Michelle Marly gelingt ein leidenschaftliches Plädoyer für eine beeindruckende Persönlichkeit. In der dritten Person erzählt sie aus der Perspektive der berühmten Sängerin Édith Piaf, wie diese die Jahre 1944 bis 1947 wahrnahm. Erlebbar gemacht werden ihre Musikkarriere, ihr Lifestyle unmittelbar nach dem Ende der Besatzung Frankreichs, ihre Liebschaften und Freundschaften.

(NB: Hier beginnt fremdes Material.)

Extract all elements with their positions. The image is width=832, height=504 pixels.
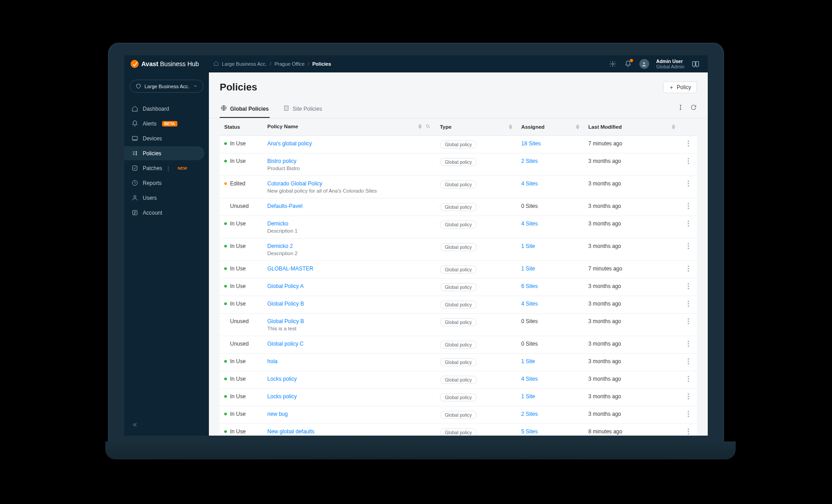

In kurzen und durch die Formatierung klar erkennbaren Rückblicken werden zudem besonders prägende Momente ihrer Vergangenheit beleuchtet. Highlights, die Verständnis und Mitfühlfaktor enorm fördern und sich im Gedächtnis verankern.
Erotik spielt sich im Kopf ab, der eigentliche Akt wird nicht im Detail geschildert.

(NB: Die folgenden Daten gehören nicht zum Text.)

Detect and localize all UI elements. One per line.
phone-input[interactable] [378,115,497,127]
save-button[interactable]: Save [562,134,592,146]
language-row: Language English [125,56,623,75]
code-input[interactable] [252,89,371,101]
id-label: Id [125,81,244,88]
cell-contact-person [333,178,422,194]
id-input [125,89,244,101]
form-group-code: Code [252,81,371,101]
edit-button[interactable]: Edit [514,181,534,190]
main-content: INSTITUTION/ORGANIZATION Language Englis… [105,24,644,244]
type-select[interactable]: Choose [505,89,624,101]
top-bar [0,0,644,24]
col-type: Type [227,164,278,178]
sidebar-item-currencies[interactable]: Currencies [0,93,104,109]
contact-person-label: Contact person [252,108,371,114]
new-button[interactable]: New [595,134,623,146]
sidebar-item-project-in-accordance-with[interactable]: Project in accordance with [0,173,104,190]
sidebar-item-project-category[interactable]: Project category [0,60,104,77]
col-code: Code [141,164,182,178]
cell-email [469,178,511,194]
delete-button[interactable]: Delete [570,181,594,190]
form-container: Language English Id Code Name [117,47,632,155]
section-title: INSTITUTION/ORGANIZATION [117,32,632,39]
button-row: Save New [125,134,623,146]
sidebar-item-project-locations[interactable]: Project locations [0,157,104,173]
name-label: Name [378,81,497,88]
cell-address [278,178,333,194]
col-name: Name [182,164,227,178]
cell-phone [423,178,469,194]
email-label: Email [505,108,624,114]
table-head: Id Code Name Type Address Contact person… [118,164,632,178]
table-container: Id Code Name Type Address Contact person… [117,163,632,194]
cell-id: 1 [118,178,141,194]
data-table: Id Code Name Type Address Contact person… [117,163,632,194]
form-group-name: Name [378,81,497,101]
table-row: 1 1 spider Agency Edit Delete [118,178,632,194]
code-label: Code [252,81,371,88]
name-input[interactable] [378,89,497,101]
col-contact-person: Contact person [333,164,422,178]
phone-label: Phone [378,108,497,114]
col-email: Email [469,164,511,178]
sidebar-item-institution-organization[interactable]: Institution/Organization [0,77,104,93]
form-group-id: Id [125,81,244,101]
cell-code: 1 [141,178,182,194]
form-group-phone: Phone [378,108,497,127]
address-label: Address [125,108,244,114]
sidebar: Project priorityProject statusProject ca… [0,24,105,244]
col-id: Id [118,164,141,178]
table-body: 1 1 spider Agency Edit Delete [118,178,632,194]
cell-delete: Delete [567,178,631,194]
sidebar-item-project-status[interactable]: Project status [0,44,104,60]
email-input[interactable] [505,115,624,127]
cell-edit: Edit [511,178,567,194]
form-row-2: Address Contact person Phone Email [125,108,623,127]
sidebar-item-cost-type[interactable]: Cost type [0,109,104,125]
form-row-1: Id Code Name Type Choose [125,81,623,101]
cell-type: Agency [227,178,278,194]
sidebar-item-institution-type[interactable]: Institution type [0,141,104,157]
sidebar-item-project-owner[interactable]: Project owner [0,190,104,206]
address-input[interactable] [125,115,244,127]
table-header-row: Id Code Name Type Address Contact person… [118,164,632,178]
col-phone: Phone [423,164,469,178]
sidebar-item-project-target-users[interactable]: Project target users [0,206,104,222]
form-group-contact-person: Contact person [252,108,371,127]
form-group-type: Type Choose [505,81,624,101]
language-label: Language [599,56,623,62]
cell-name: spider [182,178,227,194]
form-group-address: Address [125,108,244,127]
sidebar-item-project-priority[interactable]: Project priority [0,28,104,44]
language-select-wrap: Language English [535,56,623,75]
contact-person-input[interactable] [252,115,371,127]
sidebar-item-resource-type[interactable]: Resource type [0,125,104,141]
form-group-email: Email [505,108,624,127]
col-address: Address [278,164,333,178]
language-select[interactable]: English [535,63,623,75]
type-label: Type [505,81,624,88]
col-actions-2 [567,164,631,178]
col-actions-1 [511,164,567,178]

Ich hatte mich mit ihrer Biografie bis dato nicht beschäftigt und empfand die Darstellungen als sehr interessant, unterhaltsam und inspirierend. Ihre Impulsivität, Willensstärke sowie Disziplin kommen gut zur Geltung. Die stimmigen Ausführungen hinterlassen tatsächlich das Gefühl, diese Frau, die in ihrem Wesen und Lebenslauf anders ist als ich, verstehen zu können.
Die Umgebungsbeschreibungen erzeugen Atmosphäre, sodass mein Kopfkino funktionierte. Außerdem tritt ein Lerneffekt ein, indem auf das gesellschaftliche Leben auf dem Land, in Paris und anderen französischen Städten eingegangen wird.

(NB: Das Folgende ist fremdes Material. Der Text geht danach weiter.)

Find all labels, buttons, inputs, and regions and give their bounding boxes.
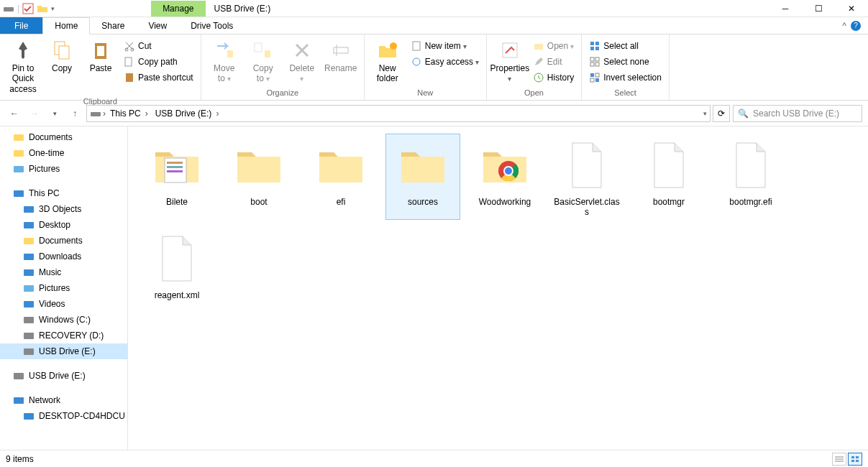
edit-button[interactable]: Edit (530, 55, 577, 69)
navigation-tree[interactable]: DocumentsOne-timePicturesThis PC3D Objec… (0, 126, 128, 450)
svg-rect-40 (24, 238, 34, 244)
file-label: bootmgr (653, 197, 685, 207)
qat-checkbox-icon[interactable] (22, 3, 34, 14)
file-item[interactable]: bootmgr.efi (713, 134, 788, 220)
easy-access-button[interactable]: Easy access (408, 55, 482, 69)
tree-label: Videos (39, 299, 65, 309)
item-count: 9 items (6, 454, 34, 464)
back-button[interactable]: ← (6, 105, 23, 122)
tree-item[interactable]: 3D Objects (0, 201, 127, 217)
copy-to-button[interactable]: Copy to (245, 36, 282, 87)
tree-item[interactable]: RECOVERY (D:) (0, 328, 127, 343)
svg-rect-28 (595, 63, 599, 66)
tree-item[interactable]: Windows (C:) (0, 312, 127, 328)
file-list[interactable]: BiletebootefisourcesWoodworkingBasicServ… (128, 126, 868, 450)
file-item[interactable]: reagent.xml (140, 227, 214, 303)
file-item[interactable]: Bilete (140, 134, 214, 220)
file-item[interactable]: efi (303, 134, 378, 220)
tree-item[interactable]: One-time (0, 145, 127, 161)
copy-button[interactable]: Copy (43, 36, 81, 76)
tree-item[interactable]: USB Drive (E:) (0, 368, 127, 384)
svg-rect-22 (595, 42, 599, 45)
move-to-button[interactable]: Move to (206, 36, 243, 87)
svg-rect-33 (91, 112, 101, 116)
tree-item[interactable]: Documents (0, 233, 127, 249)
file-item[interactable]: Woodworking (467, 134, 542, 220)
tree-label: 3D Objects (39, 204, 81, 214)
tab-home[interactable]: Home (42, 17, 90, 34)
ribbon-collapse-icon[interactable]: ^ (842, 21, 846, 31)
ribbon-group-clipboard: Pin to Quick access Copy Paste Cut Copy … (0, 34, 201, 100)
tab-view[interactable]: View (137, 17, 179, 34)
recent-dropdown[interactable]: ▾ (46, 105, 63, 122)
copy-path-button[interactable]: Copy path (121, 55, 196, 69)
select-none-button[interactable]: Select none (586, 55, 664, 69)
svg-rect-42 (24, 269, 34, 276)
svg-point-15 (390, 42, 397, 50)
address-dropdown-icon[interactable]: ▾ (703, 110, 707, 117)
qat-folder-icon[interactable] (37, 3, 48, 14)
select-all-button[interactable]: Select all (586, 39, 664, 53)
svg-rect-47 (24, 348, 34, 355)
rename-button[interactable]: Rename (322, 36, 360, 76)
tree-item[interactable]: USB Drive (E:) (0, 343, 127, 359)
paste-button[interactable]: Paste (82, 36, 119, 76)
close-button[interactable]: ✕ (835, 0, 868, 17)
cut-button[interactable]: Cut (121, 39, 196, 53)
properties-button[interactable]: Properties (491, 36, 529, 87)
icons-view-button[interactable] (848, 453, 862, 466)
svg-rect-32 (590, 78, 594, 82)
svg-rect-3 (59, 46, 69, 59)
breadcrumb-segment[interactable]: This PC (107, 108, 151, 119)
refresh-button[interactable]: ⟳ (713, 105, 730, 122)
search-box[interactable]: 🔍 Search USB Drive (E:) (733, 105, 862, 122)
file-label: boot (250, 197, 267, 207)
invert-selection-button[interactable]: Invert selection (586, 70, 664, 85)
up-button[interactable]: ↑ (66, 105, 83, 122)
history-button[interactable]: History (530, 70, 577, 85)
paste-shortcut-button[interactable]: Paste shortcut (121, 70, 196, 85)
tree-item[interactable]: Downloads (0, 249, 127, 264)
tree-item[interactable]: Documents (0, 129, 127, 145)
svg-rect-9 (126, 73, 133, 82)
help-icon[interactable]: ? (851, 21, 861, 31)
details-view-button[interactable] (832, 453, 846, 466)
svg-rect-63 (851, 456, 854, 458)
pin-quick-access-button[interactable]: Pin to Quick access (4, 36, 42, 97)
tree-item[interactable]: Music (0, 264, 127, 280)
tree-item[interactable]: Pictures (0, 280, 127, 296)
address-bar[interactable]: › This PC USB Drive (E:) ▾ (86, 105, 711, 122)
tree-item[interactable]: This PC (0, 185, 127, 201)
tree-label: DESKTOP-CD4HDCU (39, 411, 125, 421)
file-item[interactable]: sources (385, 134, 460, 220)
main-area: DocumentsOne-timePicturesThis PC3D Objec… (0, 126, 868, 450)
new-item-button[interactable]: New item (408, 39, 482, 53)
tree-item[interactable]: Videos (0, 296, 127, 312)
tab-share[interactable]: Share (90, 17, 137, 34)
new-folder-button[interactable]: New folder (369, 36, 406, 87)
tab-drive-tools[interactable]: Drive Tools (179, 17, 245, 34)
maximize-button[interactable]: ☐ (802, 0, 835, 17)
tree-label: Pictures (29, 164, 60, 174)
folder-icon (394, 137, 452, 194)
tree-item[interactable]: Network (0, 392, 127, 408)
forward-button[interactable]: → (26, 105, 43, 122)
file-item[interactable]: bootmgr (631, 134, 706, 220)
file-item[interactable]: boot (221, 134, 296, 220)
svg-rect-24 (595, 47, 599, 50)
svg-rect-37 (14, 190, 24, 197)
file-item[interactable]: BasicServlet.class (549, 134, 624, 220)
tree-item[interactable]: Desktop (0, 217, 127, 233)
delete-button[interactable]: Delete (283, 36, 321, 87)
tree-item[interactable]: DESKTOP-CD4HDCU (0, 408, 127, 424)
minimize-button[interactable]: ─ (769, 0, 802, 17)
breadcrumb-segment[interactable]: USB Drive (E:) (152, 108, 222, 119)
qat-dropdown-icon[interactable]: ▾ (51, 5, 55, 12)
open-button[interactable]: Open (530, 39, 577, 53)
search-icon: 🔍 (738, 108, 749, 119)
tree-item[interactable]: Pictures (0, 161, 127, 177)
tab-file[interactable]: File (0, 17, 42, 34)
svg-rect-29 (590, 73, 594, 77)
manage-context-tab[interactable]: Manage (151, 1, 205, 17)
tree-label: Desktop (39, 220, 70, 230)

Schade, dass die Zeitsprünge mit Fortschritt des Romans immer größer werden. Das Jahr 1944 wird ausführlich dargestellt, macht gut zwei Drittel des Romans aus, sodass es Raum für Kürzungen gegeben hätte. An 1945 bis 1947 nimmt man hingegen nur episodenhaft teil, was emotionale Distanz schafft.
Ein Dreh- und Angelpunkt wird ins Nachwort verbannt. Dass Autorin oder Verlag nicht die Zuversicht hatten, hierdurch ausgelöste Emotionen glaubhaft transportieren zu können, denke ich nicht. Wahrscheinlich passt es einfach nicht ins vorgegebene Gesamtkonzept der Reihe „Mutige Frauen zwischen Kunst und Liebe” hinein. Aus meiner Sicht bedauerlich, weil ein Wow-Effekt und die große Gefühlsexplosion am Ende ausbleiben.
Das lobenswerte Nachwort, in dem u. a. die weitere Entwicklung im Mittelpunkt stehender Persönlichkeiten kurz ausgeführt und Quellen benannt werden, macht glaubhaft, dass die Autorin solide recherchiert hat und es in der Realität ganz ähnlich abgelaufen sein muss.
Im Ergebnis freue ich mich, auf flüssige Weise ein abgeschlossenes Werk gelesen zu haben, emotional involviert, über Höhen und Tiefen einer faszinierenden, starken Frau in einer Gesellschaft im Umbruch.